2) utilize the full same sex of sequence to generate the information of each individual sequence heap, and calculate each sequence heap order-checking depth information;

3) the interior all sequences heap of body is compared in twos one by one, and heap is carried out cluster to determine intraindividual candidate's heterozygosis SNP site;

4) all sequences heap in Different Individual is compared in twos, heap is carried out cluster to determine interindividual candidate SNP locus;

5) utilize Bayes statistical method that the depth information of range gene type on each candidate SNP locus is analyzed, identify the accuracy of candidate SNP, be used for the work such as follow-up population analysis or experiment.

2. according to claim 1 cutting based on enzyme built the method that check order in the storehouse and the mononucleotide polymorphism site of Bayesian statistics is identified, it is characterized in that: in step 1), the RAD high throughput sequencing technologies is Illumina GA sequencing technologies; Order-checking type acquiescence is single end sequencing, if two end sequencing is only cut end to enzyme and carried out the mononucleotide polymorphism site analysis.
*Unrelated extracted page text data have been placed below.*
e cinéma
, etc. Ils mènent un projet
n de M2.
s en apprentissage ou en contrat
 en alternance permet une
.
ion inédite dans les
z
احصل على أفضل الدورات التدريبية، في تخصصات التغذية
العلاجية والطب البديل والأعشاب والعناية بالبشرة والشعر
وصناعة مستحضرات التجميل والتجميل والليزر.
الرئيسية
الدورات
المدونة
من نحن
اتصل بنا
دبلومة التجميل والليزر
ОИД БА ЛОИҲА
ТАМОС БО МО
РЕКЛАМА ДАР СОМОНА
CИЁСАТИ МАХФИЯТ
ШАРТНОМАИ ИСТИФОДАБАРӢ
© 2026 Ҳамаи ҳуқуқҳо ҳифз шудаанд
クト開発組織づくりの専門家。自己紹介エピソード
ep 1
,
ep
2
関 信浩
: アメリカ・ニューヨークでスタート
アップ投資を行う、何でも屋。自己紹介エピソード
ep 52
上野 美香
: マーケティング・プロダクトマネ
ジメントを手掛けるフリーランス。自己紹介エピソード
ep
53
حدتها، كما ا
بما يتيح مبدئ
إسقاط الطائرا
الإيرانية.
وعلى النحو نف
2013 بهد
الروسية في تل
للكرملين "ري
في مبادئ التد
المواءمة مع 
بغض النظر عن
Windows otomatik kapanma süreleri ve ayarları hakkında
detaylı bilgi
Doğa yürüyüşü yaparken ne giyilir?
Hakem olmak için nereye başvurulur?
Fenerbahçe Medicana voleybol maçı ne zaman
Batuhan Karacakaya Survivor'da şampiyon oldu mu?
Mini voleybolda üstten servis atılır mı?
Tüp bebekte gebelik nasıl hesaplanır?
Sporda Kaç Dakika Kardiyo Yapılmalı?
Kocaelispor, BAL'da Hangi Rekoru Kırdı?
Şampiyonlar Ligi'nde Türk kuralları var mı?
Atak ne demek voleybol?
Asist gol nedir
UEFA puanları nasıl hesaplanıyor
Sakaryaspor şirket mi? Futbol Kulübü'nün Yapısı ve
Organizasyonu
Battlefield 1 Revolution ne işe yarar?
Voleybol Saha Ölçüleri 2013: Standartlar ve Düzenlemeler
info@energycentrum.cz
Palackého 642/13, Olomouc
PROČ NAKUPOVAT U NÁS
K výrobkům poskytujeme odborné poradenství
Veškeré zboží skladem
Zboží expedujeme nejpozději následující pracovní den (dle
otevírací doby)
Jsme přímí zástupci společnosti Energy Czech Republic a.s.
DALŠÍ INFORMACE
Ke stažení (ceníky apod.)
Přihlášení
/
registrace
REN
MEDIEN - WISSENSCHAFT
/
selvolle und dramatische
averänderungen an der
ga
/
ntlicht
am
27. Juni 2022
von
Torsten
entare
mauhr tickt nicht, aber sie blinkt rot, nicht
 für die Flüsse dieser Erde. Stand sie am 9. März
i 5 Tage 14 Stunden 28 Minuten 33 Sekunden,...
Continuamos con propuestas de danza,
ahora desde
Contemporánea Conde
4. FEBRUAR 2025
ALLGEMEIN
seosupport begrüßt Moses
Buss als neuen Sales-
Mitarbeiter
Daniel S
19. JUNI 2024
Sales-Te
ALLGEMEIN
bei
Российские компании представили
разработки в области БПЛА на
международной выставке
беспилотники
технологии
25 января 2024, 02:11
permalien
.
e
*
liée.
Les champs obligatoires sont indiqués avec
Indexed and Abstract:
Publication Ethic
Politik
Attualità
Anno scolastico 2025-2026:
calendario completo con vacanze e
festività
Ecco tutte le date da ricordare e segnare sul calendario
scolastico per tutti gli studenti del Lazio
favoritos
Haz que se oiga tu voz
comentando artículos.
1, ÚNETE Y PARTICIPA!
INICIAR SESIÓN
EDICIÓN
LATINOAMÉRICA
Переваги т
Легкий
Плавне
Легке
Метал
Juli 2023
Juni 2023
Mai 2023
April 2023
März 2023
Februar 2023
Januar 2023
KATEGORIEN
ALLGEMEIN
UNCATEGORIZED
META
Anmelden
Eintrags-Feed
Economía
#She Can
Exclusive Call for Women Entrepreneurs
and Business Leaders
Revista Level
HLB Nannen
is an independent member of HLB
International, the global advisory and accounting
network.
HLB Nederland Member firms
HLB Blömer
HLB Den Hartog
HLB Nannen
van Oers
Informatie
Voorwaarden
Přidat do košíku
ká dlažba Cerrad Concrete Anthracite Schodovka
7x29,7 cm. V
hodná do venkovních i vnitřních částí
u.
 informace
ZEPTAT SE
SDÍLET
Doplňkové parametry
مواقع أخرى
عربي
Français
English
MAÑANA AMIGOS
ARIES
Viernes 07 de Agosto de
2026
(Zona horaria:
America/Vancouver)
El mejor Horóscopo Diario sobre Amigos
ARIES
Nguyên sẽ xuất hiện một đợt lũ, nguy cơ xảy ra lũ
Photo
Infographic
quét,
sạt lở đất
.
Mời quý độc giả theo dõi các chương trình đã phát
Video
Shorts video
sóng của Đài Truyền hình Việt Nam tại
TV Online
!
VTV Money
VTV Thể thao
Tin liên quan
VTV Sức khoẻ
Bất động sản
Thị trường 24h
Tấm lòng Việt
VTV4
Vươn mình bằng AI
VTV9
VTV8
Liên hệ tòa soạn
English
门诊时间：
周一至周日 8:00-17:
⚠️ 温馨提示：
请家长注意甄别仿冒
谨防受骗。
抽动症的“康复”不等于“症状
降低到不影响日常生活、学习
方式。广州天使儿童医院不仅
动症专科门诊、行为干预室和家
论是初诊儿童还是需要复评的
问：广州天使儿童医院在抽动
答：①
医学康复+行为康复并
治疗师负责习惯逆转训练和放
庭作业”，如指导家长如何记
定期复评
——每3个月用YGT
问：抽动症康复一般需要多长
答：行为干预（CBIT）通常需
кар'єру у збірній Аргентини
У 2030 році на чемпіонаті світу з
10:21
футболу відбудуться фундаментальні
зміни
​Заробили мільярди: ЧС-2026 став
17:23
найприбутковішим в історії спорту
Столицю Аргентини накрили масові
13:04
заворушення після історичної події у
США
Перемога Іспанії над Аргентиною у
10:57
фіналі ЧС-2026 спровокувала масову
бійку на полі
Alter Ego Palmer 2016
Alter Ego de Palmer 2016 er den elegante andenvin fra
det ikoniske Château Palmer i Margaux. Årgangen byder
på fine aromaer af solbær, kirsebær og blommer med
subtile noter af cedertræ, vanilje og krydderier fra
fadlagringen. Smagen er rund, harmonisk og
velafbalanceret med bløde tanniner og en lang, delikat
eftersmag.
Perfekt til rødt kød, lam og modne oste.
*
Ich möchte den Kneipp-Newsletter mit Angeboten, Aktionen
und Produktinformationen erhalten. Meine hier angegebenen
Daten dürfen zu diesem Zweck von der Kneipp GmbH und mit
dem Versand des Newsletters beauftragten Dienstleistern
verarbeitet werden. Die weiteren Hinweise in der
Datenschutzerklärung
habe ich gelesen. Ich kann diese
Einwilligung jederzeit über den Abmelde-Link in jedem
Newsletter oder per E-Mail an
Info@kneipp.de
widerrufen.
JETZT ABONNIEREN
3. according to claim 1ly cut based on enzyme the method that storehouse order-checking and the mononucleotide polymorphism site of Bayesian statistics are identified of building, it is characterized in that: in step 1), to be sequencing quality surpass 50% sequence of whole piece sequence base number lower than the base number of predetermined inferior quality threshold value to described underproof sequencing sequence, and section start does not have enzyme to cut the sequence of characteristic sequence.

4. according to claim 1ly cut based on enzyme the method that storehouse order-checking and the mononucleotide polymorphism site of Bayesian statistics are identified of building, it is characterized in that: in step 3), when each sequence heap is compared mutually, only allow to occur the different sequence heap of two classes, filter out the sequence that surpasses two classes and pile.

5. method of cutting the mononucleotide polymorphism site evaluation of building storehouse order-checking and Bayesian statistics based on enzyme according to claim 1, is characterized in that: in step 4), keep the sequence heap that all comparisons obtain, do not process piling over the sequence of two classes.